Saved entries
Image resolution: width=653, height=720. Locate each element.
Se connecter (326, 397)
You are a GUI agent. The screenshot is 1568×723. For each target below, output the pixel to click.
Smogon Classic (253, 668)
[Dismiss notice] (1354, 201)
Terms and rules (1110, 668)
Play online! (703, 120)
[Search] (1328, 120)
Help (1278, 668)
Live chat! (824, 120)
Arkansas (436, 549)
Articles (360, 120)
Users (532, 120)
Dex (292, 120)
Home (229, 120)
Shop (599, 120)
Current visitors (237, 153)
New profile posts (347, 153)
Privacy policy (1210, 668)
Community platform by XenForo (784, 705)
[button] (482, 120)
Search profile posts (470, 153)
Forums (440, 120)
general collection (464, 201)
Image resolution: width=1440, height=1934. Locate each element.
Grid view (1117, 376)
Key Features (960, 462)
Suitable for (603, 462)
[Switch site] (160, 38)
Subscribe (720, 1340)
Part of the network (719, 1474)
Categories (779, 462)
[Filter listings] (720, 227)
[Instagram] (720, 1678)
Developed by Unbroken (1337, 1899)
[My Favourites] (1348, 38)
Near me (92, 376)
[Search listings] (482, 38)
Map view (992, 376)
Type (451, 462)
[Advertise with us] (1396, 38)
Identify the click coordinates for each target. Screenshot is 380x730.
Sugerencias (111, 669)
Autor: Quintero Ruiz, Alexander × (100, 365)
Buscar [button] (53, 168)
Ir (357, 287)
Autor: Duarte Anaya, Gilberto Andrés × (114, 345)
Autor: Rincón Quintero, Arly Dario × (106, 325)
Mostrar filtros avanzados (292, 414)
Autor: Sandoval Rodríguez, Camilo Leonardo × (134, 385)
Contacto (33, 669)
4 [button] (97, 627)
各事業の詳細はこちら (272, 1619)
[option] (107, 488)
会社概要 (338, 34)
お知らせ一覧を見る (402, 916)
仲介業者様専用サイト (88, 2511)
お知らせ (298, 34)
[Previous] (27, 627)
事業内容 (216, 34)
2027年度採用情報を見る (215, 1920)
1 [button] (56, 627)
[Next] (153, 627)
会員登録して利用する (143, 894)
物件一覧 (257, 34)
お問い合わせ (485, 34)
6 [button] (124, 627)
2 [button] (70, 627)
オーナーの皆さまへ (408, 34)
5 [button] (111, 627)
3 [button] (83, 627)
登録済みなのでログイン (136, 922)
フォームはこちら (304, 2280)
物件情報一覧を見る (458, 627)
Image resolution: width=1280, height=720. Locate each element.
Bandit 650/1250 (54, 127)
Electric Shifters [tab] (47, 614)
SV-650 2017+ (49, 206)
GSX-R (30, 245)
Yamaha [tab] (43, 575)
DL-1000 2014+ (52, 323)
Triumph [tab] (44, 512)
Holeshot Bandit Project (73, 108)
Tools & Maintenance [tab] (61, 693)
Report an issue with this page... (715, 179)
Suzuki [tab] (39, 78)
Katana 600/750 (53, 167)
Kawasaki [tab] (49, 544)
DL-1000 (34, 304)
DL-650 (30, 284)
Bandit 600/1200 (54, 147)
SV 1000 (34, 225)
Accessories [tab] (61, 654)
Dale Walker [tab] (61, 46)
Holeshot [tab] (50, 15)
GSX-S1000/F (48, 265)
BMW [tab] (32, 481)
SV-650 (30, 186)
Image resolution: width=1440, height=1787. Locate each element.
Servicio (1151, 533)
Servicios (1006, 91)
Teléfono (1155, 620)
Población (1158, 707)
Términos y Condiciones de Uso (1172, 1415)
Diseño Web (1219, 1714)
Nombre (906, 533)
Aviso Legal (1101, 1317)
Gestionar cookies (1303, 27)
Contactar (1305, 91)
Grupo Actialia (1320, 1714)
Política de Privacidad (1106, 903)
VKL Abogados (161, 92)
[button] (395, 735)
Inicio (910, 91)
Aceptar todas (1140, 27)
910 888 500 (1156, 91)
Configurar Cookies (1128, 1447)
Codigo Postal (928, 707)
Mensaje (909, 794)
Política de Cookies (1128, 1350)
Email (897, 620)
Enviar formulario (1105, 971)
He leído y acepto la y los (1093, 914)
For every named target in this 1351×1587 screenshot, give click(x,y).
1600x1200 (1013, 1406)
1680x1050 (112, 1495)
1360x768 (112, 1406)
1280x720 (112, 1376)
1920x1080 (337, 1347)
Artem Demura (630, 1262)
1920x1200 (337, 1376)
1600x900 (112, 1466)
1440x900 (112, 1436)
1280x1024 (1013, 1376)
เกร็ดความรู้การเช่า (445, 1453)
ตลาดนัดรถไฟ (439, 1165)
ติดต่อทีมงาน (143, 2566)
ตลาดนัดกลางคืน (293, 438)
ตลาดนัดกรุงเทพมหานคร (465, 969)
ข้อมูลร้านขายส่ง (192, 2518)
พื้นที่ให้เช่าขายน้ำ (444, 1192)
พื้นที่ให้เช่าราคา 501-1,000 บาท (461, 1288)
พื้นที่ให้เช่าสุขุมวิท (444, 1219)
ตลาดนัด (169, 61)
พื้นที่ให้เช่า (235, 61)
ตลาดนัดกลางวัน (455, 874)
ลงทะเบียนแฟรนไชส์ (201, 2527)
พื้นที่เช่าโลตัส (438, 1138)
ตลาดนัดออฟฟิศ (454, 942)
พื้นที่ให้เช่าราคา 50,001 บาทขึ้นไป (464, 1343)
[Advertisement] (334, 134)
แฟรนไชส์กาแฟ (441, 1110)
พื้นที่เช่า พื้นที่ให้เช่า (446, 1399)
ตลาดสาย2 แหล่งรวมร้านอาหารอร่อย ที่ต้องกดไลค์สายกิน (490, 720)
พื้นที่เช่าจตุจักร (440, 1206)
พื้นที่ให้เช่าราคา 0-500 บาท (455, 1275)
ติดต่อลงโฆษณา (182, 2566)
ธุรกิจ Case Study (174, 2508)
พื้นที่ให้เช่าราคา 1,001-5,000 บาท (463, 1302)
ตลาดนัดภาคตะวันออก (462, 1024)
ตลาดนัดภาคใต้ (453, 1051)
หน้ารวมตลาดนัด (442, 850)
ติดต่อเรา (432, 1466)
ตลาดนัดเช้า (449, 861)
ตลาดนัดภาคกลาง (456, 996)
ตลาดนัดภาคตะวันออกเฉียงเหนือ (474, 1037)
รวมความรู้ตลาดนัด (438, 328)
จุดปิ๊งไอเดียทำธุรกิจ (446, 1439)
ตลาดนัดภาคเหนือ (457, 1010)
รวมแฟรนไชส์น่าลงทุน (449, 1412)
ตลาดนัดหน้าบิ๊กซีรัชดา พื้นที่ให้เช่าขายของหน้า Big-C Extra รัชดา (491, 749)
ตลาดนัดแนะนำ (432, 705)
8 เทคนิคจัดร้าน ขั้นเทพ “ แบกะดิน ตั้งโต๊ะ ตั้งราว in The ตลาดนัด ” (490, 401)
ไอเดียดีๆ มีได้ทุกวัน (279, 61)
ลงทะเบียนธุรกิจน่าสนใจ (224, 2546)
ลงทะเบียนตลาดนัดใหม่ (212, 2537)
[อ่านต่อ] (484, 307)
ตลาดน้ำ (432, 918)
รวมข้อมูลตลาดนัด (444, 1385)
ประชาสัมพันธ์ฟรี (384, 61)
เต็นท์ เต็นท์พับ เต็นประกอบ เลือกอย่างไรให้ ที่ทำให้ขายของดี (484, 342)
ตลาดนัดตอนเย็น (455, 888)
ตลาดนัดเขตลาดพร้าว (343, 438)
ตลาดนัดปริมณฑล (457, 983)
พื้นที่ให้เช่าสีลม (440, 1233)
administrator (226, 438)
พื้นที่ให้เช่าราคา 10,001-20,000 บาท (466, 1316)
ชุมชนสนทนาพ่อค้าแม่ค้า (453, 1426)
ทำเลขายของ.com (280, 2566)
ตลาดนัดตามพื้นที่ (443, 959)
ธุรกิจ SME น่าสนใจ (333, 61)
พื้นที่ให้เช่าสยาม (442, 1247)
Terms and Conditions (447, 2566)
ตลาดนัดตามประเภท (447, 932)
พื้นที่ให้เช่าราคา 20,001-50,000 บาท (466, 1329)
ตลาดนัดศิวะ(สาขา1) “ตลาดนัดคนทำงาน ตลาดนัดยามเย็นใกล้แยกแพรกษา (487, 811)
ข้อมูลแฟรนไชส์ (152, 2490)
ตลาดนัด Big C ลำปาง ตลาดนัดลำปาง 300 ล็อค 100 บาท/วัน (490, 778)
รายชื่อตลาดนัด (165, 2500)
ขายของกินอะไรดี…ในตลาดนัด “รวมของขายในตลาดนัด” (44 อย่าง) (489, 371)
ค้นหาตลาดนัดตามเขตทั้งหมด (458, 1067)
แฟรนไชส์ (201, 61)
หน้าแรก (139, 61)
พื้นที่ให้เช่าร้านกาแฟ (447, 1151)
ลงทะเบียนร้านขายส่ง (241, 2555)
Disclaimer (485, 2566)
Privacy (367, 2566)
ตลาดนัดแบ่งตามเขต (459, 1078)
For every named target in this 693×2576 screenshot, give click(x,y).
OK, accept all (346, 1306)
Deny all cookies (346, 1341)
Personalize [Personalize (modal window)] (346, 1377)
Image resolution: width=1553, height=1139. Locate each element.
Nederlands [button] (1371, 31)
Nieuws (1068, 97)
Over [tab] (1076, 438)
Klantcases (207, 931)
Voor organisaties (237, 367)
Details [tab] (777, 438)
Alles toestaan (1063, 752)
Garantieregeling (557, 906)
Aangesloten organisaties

- Work to be completed
What you give back should be exactly the lines of the data above from the line with "Se connecter (326, 397)" through the line with "[Search] (1328, 120)", both of those included, and nothing more.

- Your response
Se connecter (326, 397)
You are a GUI agent. The screenshot is 1568×723. For each target below, output the pixel to click.
Smogon Classic (253, 668)
[Dismiss notice] (1354, 201)
Terms and rules (1110, 668)
Play online! (703, 120)
[Search] (1328, 120)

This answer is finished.